Quasinormal ringing of general spherically symmetric parametrized black holes

Abstract

The general parametrization of spherically symmetric and asymptotically flat black-hole spacetimes in arbitrary metric theories of gravity was suggested in [3]. The parametrization is based on the continued fraction expansion in terms of the compact radial coordinate and has superior convergence and strict hierarchy of parameters. It is known that some observable quantities, related to particle motion around the black hole, such as the eikonal quasinormal modes, radius of the shadow, frequency at the innermost stable circular orbit, and others, depend mostly on only a few of the lowest coefficients of the parametrization. Here we continue this approach by studying the dominant (low-lying) quasinormal modes for such generally parametrized black holes.
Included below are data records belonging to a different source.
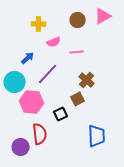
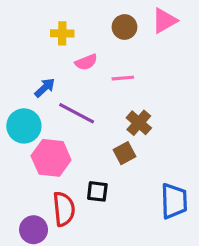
purple line: (48, 74) -> (77, 113), turned 75
black square: (61, 114) -> (97, 191), moved, turned 32
blue trapezoid: (97, 136) -> (174, 201), moved

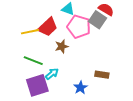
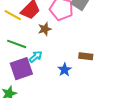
yellow line: (30, 32) -> (13, 15), turned 42

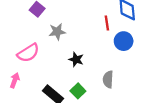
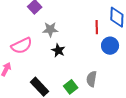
black star: (76, 59) -> (58, 50), moved
green square: (78, 91) -> (71, 87), moved

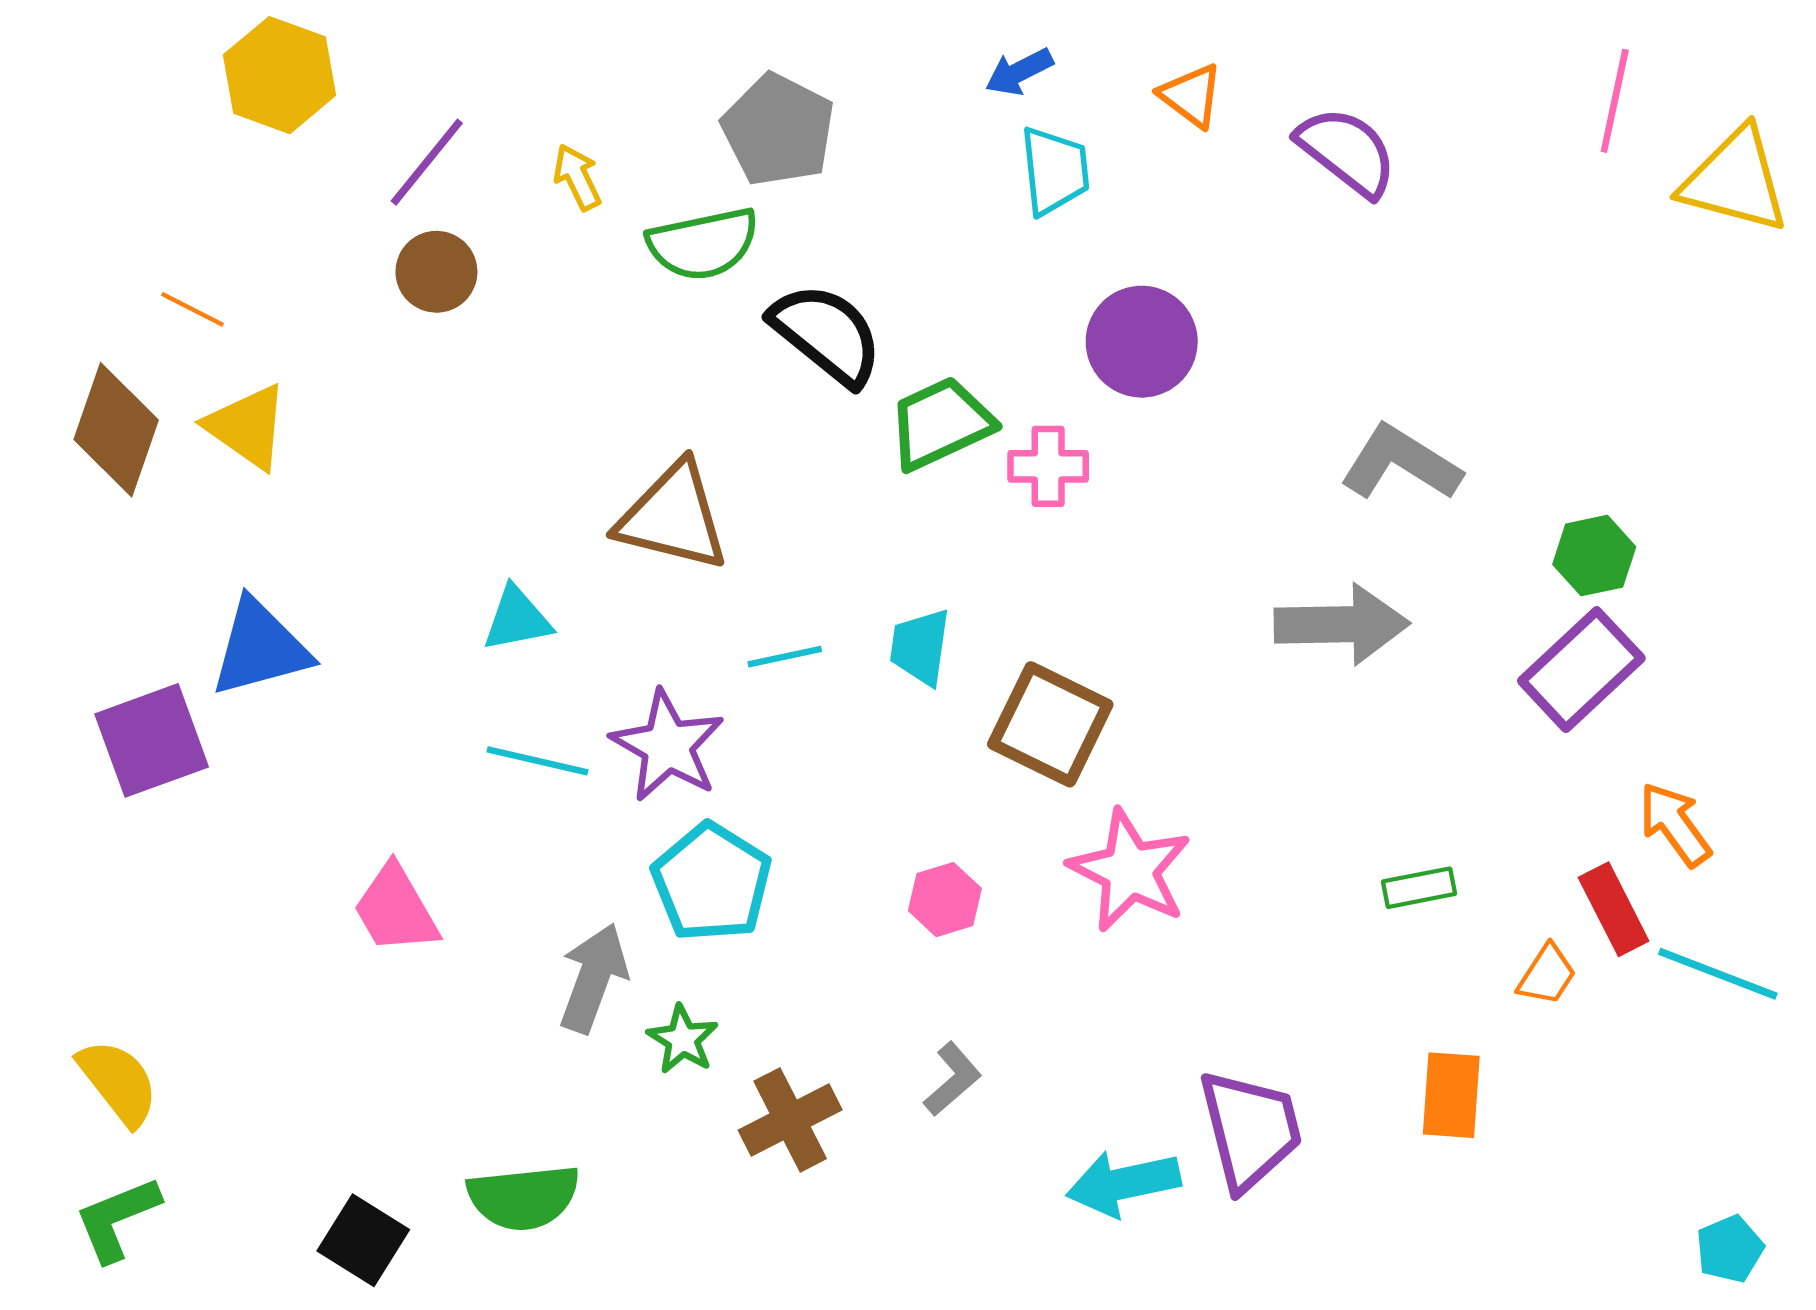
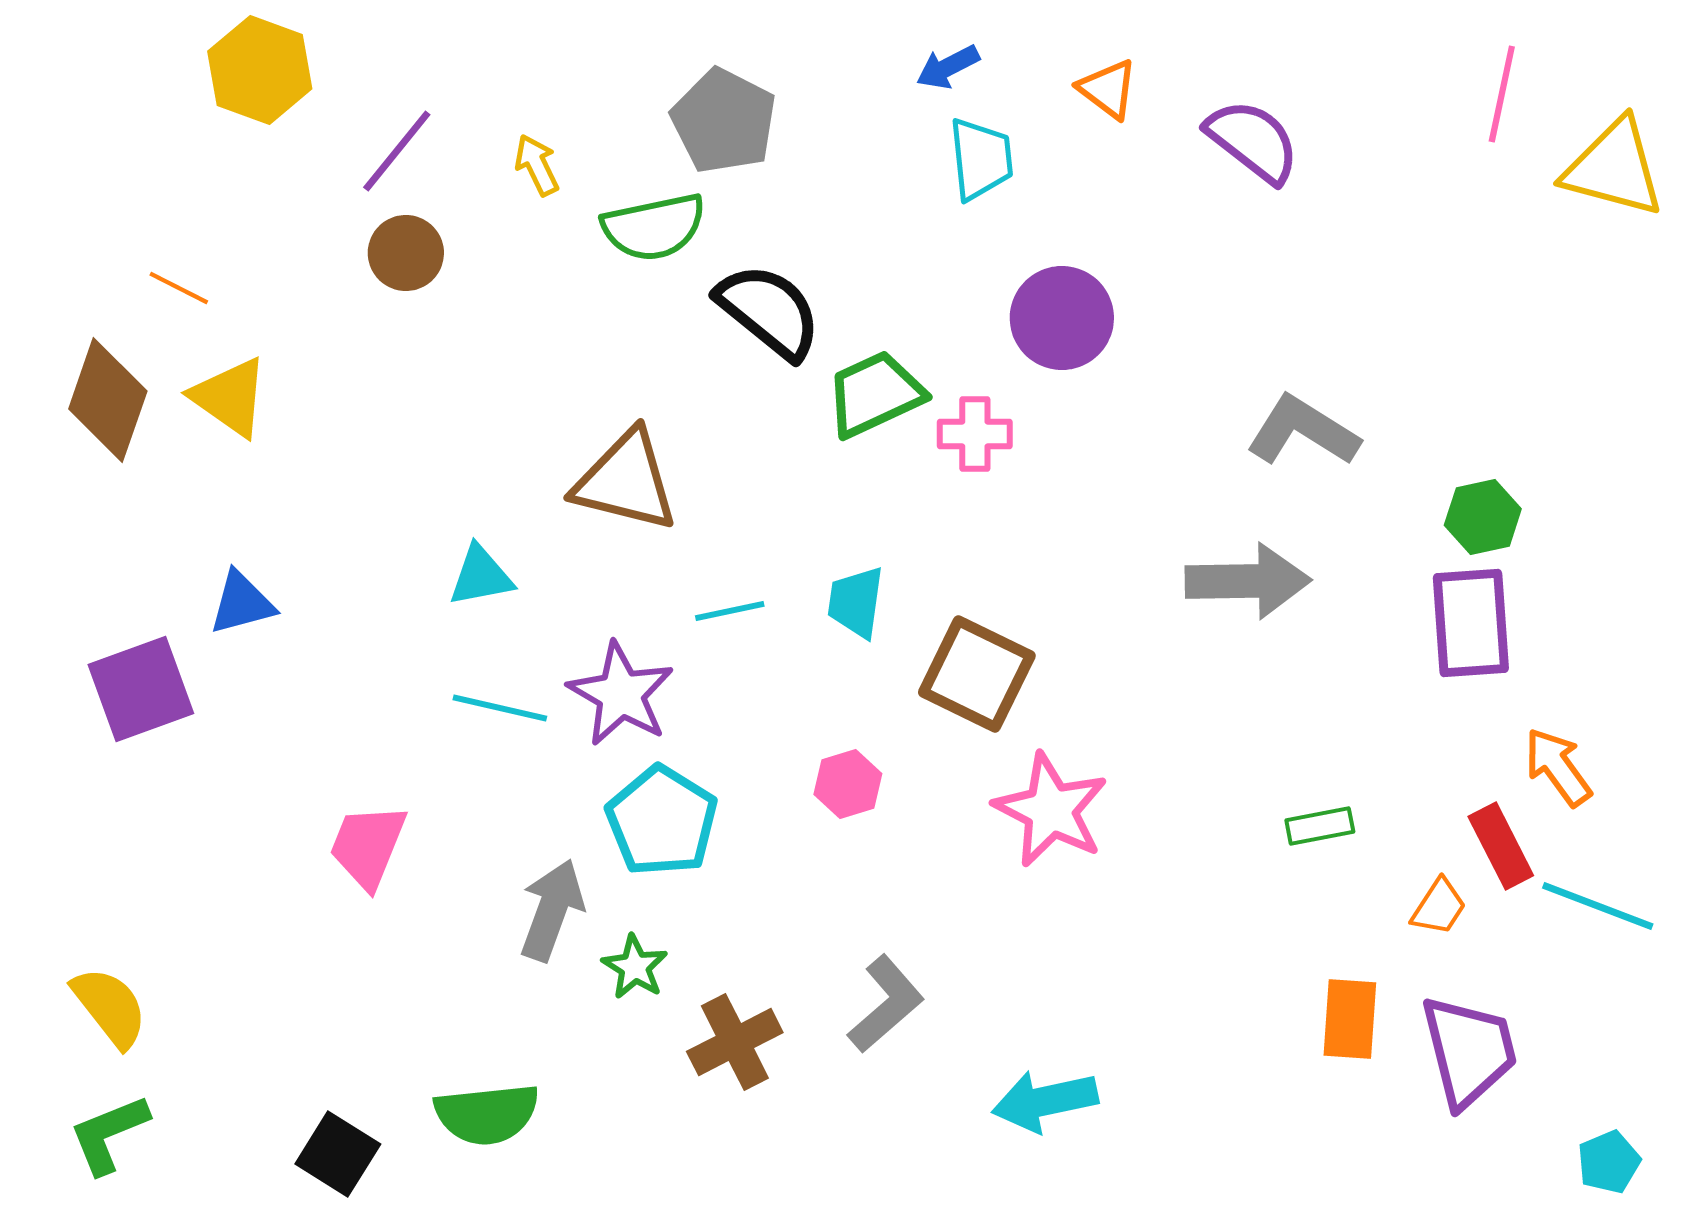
blue triangle: (260, 648) -> (242, 603), size x0.7
purple rectangle: (1581, 670) -> (1471, 623), turned -51
pink hexagon: (945, 900) -> (848, 784), moved
pink trapezoid: (396, 909) -> (368, 846), turned 52
gray L-shape: (952, 1079) -> (886, 1004), size x1.4
purple trapezoid: (1250, 1130) -> (1469, 1051), moved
We show that, due to the hierarchy of parameters, the dominant quasinormal frequencies are also well determined by only the first few coefficients of the expansion for the so-called moderate black-hole geometries. The latter are characterized by a relatively slow change of the metric functions in the radiation zone near the black hole. The nonmoderate metrics, which change strongly between the event horizon and the innermost stable circular orbit are usually characterized by echoes or by the distinctive (from the Einstein case) quasinormal ringing which does not match the current observational data. Therefore, the compact description of a black-hole spacetime in terms of the truncated general parametrization is an effective formalism for testing strong gravity and imposing constraints on allowed black-hole geometries.